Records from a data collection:
-- -- --

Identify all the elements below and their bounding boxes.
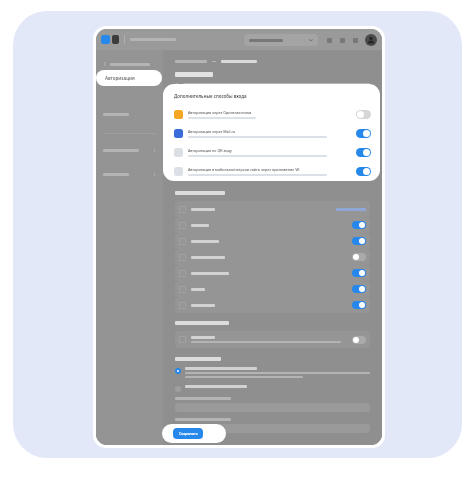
button[interactable]: Enabled xyxy=(352,237,366,245)
button[interactable]: Авторизация в мобильной версии сайта чер… xyxy=(174,162,371,181)
button[interactable]: Авторизация через Одноклассники xyxy=(174,105,371,124)
staticText: Авторизация в мобильной версии сайта чер… xyxy=(188,167,300,172)
button[interactable]: Enabled xyxy=(175,233,370,249)
button[interactable]: Enabled xyxy=(352,269,366,277)
button[interactable]: Disabled xyxy=(175,249,370,265)
staticText: Авторизация xyxy=(105,75,135,81)
button[interactable]: On xyxy=(356,148,371,157)
button[interactable] xyxy=(103,169,156,179)
button[interactable] xyxy=(175,367,370,378)
button[interactable] xyxy=(244,34,318,46)
staticText: Авторизация через Mail.ru xyxy=(188,129,236,134)
button[interactable]: Toolbar action xyxy=(324,35,334,45)
button[interactable]: Авторизация xyxy=(96,70,162,86)
button[interactable]: Enabled xyxy=(352,285,366,293)
button[interactable]: Авторизация по QR-коду xyxy=(174,143,371,162)
button[interactable]: Enabled xyxy=(175,297,370,313)
button[interactable]: VK ID logo xyxy=(101,35,110,44)
button[interactable] xyxy=(175,201,370,217)
button[interactable]: Сохранить xyxy=(173,428,203,439)
staticText: Авторизация по QR-коду xyxy=(188,148,232,153)
button[interactable]: Account xyxy=(365,34,377,46)
button[interactable]: Toolbar action xyxy=(337,35,347,45)
button[interactable]: Off xyxy=(356,110,371,119)
button[interactable] xyxy=(103,79,156,89)
button[interactable]: Авторизация через Mail.ru xyxy=(174,124,371,143)
staticText: Сохранить xyxy=(179,431,198,436)
button[interactable]: Enabled xyxy=(175,265,370,281)
button[interactable]: On xyxy=(356,129,371,138)
button[interactable]: Enabled xyxy=(175,217,370,233)
button[interactable]: Enabled xyxy=(352,301,366,309)
button[interactable]: Disabled xyxy=(352,336,366,344)
button[interactable]: Toolbar action xyxy=(350,35,360,45)
button[interactable] xyxy=(103,62,156,66)
button[interactable]: Disabled xyxy=(352,253,366,261)
button[interactable] xyxy=(103,145,156,155)
button[interactable] xyxy=(175,385,370,392)
button[interactable]: Enabled xyxy=(352,221,366,229)
button[interactable] xyxy=(103,109,156,119)
button[interactable]: Disabled xyxy=(175,331,370,348)
button[interactable]: On xyxy=(356,167,371,176)
staticText: Авторизация через Одноклассники xyxy=(188,110,252,115)
button[interactable]: Enabled xyxy=(175,281,370,297)
staticText: Дополнительные способы входа xyxy=(174,93,247,99)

-- -- --

▶ _EXERCISE AIM_:
What you hand back should match the entries above exactly, except that no picture appears.

▶ _TASK ANSWER_:
Identify all the elements below and their bounding boxes.
button[interactable]: Enabled xyxy=(352,237,366,245)
button[interactable]: Авторизация в мобильной версии сайта чер… xyxy=(174,162,371,181)
button[interactable]: Авторизация через Одноклассники xyxy=(174,105,371,124)
staticText: Авторизация в мобильной версии сайта чер… xyxy=(188,167,300,172)
button[interactable]: Enabled xyxy=(175,233,370,249)
button[interactable]: Enabled xyxy=(352,269,366,277)
button[interactable]: Disabled xyxy=(175,249,370,265)
staticText: Авторизация xyxy=(105,75,135,81)
button[interactable]: On xyxy=(356,148,371,157)
button[interactable] xyxy=(103,169,156,179)
button[interactable] xyxy=(175,367,370,378)
button[interactable] xyxy=(244,34,318,46)
staticText: Авторизация через Mail.ru xyxy=(188,129,236,134)
button[interactable]: Toolbar action xyxy=(324,35,334,45)
button[interactable]: Авторизация xyxy=(96,70,162,86)
button[interactable]: Enabled xyxy=(352,285,366,293)
button[interactable]: Авторизация по QR-коду xyxy=(174,143,371,162)
button[interactable]: Enabled xyxy=(175,297,370,313)
button[interactable]: VK ID logo xyxy=(101,35,110,44)
button[interactable] xyxy=(175,201,370,217)
button[interactable]: Сохранить xyxy=(173,428,203,439)
staticText: Авторизация по QR-коду xyxy=(188,148,232,153)
button[interactable]: Account xyxy=(365,34,377,46)
button[interactable]: Toolbar action xyxy=(337,35,347,45)
button[interactable]: Off xyxy=(356,110,371,119)
button[interactable] xyxy=(103,79,156,89)
button[interactable]: Авторизация через Mail.ru xyxy=(174,124,371,143)
staticText: Сохранить xyxy=(179,431,198,436)
button[interactable]: Enabled xyxy=(175,265,370,281)
button[interactable]: On xyxy=(356,129,371,138)
button[interactable]: Enabled xyxy=(175,217,370,233)
button[interactable]: Enabled xyxy=(352,301,366,309)
button[interactable]: Disabled xyxy=(352,336,366,344)
button[interactable]: Toolbar action xyxy=(350,35,360,45)
button[interactable] xyxy=(103,62,156,66)
button[interactable]: Disabled xyxy=(352,253,366,261)
button[interactable] xyxy=(103,145,156,155)
button[interactable] xyxy=(175,385,370,392)
button[interactable]: Enabled xyxy=(352,221,366,229)
button[interactable] xyxy=(103,109,156,119)
button[interactable]: Disabled xyxy=(175,331,370,348)
button[interactable]: On xyxy=(356,167,371,176)
staticText: Авторизация через Одноклассники xyxy=(188,110,252,115)
button[interactable]: Enabled xyxy=(175,281,370,297)
staticText: Дополнительные способы входа xyxy=(174,93,247,99)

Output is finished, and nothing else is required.